La comparaison officielle courante qui met Staline sur le même plan que Lénine est simplement indécente. Si la base de la comparaison est l'individu lui-même, il est impossible de placer Staline même à côté de Mussolini ou de Hitler. Pour si maigres que soient les « idées » du fascisme, les deux chefs victorieux de la réaction, l'Italien et l'Allemand, déployèrent, dès le commencement même de leurs mouvements respectifs, de l'initiative, entraînèrent les masses dans l'action, ouvrirent de nouvelles voies à travers la jungle politique. Rien de semblable ne peut être dit de Staline. Le Parti bolchéviste a été créé par Lénine. Staline est sorti de l'appareil du Parti et en reste inséparable. Il ne voit les masses ou les événements qu'à travers les bureaux. Dans la première période de sa montée au pouvoir, son succès le prit lui-même par surprise. Il s'avançait, incertain, regardant à droite, à gauche, par-dessus son épaule, toujours prêt à se dérober et à se mettre à couvert. Utilisé contre moi comme contrepoids, il fut poussé et encouragé par Zinoviev et Kaménev, et, à un moindre degré, par Rykov, Boukharine et Tomsky. Nul d'entre eux ne pensait alors que Staline leur passerait quelque jours sur le corps. Dans le premier triumvirat, Zinoviev se montrait protecteur et circonspect à l'égard de Staline; Kaménev le traitait avec une pointe d'ironie.
Les relations de Lénine avec Staline sont caractérisées officiellement comme une étroite amitié. En fait, un abîme séparait ces deux hommes, conséquence non seulement d'une différence d'âge de dix années, mais de la dimension même de leur personnalité. Un sentiment de la nature de l'amitié ne pouvait pas exister entre eux. Sans doute, Lénine en vint à apprécier chez Staline la capacité qu'il montra en tant qu'organisateur pratique durant l'époque difficile de la réaction de 1907-1913. Mais pendant les premières années du régime soviétique, la grossièreté de Staline lui semblait de plus en plus intolérable et rendait impossible une collaboration confiante et égale. C'est en grande partie pour cela que Staline persévéra dans son opposition sournoise à Lénine. Envieux et ambitieux, Staline ne pouvait s'empêcher de devenir plus opiniâtre quand il sentait à chaque instant la supériorité intellectuelle et morale écrasante de Lénine. De telles relations persistèrent jusqu'au moment où Lénine tomba sérieusement malade; elles se transformèrent alors en une lutte sans merci qui s'acheva par la rupture définitive.

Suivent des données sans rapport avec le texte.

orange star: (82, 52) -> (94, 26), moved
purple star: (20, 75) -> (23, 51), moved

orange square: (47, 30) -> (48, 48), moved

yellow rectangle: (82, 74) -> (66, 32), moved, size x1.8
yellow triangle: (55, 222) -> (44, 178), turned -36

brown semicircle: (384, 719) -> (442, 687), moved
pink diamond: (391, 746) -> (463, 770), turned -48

Déjà au printemps de 1920, à l'occasion du cinquantième anniversaire de Lénine, Staline se risqua à prononcer un discours sur les « erreurs » de Lénine. Il est difficile d'imaginer ce qui le poussa à le faire. En tout cas, le discours sembla à tous si déplacé que le jour suivant, le 24 avril, dans leur compte rendu de la cérémonie, la Pravda et les Izvestia relatèrent simplement que « le camarade Staline évoqua divers épisodes de leur travail commun avant la Révolution », et rien de plus.

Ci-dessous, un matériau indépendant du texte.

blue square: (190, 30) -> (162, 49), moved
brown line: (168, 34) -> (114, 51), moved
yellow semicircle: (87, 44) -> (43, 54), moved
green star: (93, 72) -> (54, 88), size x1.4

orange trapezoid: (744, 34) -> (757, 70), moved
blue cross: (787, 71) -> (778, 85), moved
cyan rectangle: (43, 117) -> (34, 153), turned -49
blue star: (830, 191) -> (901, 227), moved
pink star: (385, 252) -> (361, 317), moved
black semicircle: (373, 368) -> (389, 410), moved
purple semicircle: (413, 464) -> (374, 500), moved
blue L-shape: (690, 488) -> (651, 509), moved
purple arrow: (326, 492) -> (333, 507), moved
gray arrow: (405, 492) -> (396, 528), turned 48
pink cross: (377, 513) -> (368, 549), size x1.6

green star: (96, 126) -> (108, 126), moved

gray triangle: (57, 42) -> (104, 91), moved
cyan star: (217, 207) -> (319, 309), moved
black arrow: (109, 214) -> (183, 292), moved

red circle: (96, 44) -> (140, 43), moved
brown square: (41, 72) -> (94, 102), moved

A la même époque, dans un article écrit pour la même circonstance sous le titre « Lénine comme organisateur et dirigeant du Parti communiste russe », Staline prétendit montrer « ce qu'il avait appris et voulait apprendre de Lénine ». Il ne vaudrait guère la peine d'examiner ce morceau pour son intérêt théorique ou littéraire. Il suffira de dire que l'article s'ouvre sur ces mots : « Tandis qu'à l'Ouest - en France, en Allemagne, le parti ouvrier sortit des syndicats dans des conditions permettant l'existence de syndicats et de partis..., en Russie, au contraire, la formation d'un parti prolétarien eut lieu sous l'absolutisme le plus cruel. »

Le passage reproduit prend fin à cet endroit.